Septièmement, la politique étrangère de guerre va de pair avec la militarisation de la société à l’intérieur. «Le renforcement de l’alliance et de la capacité de défense ainsi que le respect de la Bundeswehr ne doivent pas seulement se mesurer en termes de titres et de chiffres budgétaires», a exigé le ministre des Finances, Lindner. C’était également important «de rendre aux soldats le respect qu’ils méritent pour s’être mis au service de notre pays».

La classe dirigeante sait que la grande majorité de la population rejette la volonté de faire la guerre. Les horreurs des deux guerres mondiales, de l’Holocauste et de la guerre d’extermination en Europe de l’Est sont trop profondément ancrées dans la conscience populaire. Dans son discours au Bundestag, l’ancien politicien de la défense de l’AfD et ancien colonel de la Bundeswehr, Rüdiger Lucassen, était visiblement en colère. Il a dit: «Un sondage de l’INSA a révélé que seuls trois Allemands sur dix sont prêts à défendre notre pays. Si c’est vrai, l’Allemagne a un problème…»

La seule façon d’arrêter le développement dangereux de la guerre et le retour du militarisme allemand est de mobiliser la classe ouvrière internationale sur la base d’un programme socialiste.
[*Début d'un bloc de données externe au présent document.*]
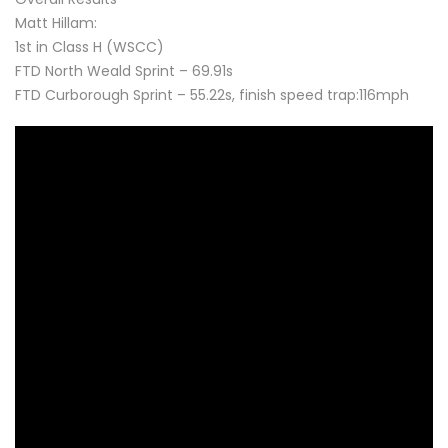
Matt Hillam:
1st in Class H (WSCC)
FTD North Weald Sprint – 69.91s
FTD Curborough Sprint – 55.22s, finish speed trap:116mph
C’est crucial de construire un mouvement antiguerre basé sur les principes déjà formulés par le Sozialistische Gleichheitspartei (Parti de l’égalité socialiste, SGP) et le Comité international de la Quatrième Internationale dans la déclaration de 2016 «Le socialisme et la lutte contre la guerre»:

  • La lutte contre la guerre doit être basée sur la classe ouvrière, la grande force révolutionnaire de la société, capable d’unir derrière elle tous les éléments progressistes de la population.
  • Le nouveau mouvement antiguerre doit être anticapitaliste et socialiste, car il ne peut y avoir de lutte sérieuse contre la guerre que dans la lutte pour mettre fin à la dictature du capital financier et au système économique qui est la cause fondamentale du militarisme et de la guerre.
  • Le nouveau mouvement antiguerre doit donc, par nécessité, être complètement et sans équivoque indépendant de, et hostile à, tous les partis et organisations politiques de la classe capitaliste.
  • Le nouveau mouvement antiguerre doit, par-dessus tout, être international, mobilisant la vaste puissance de la classe ouvrière dans une lutte mondiale unifiée contre l’impérialisme.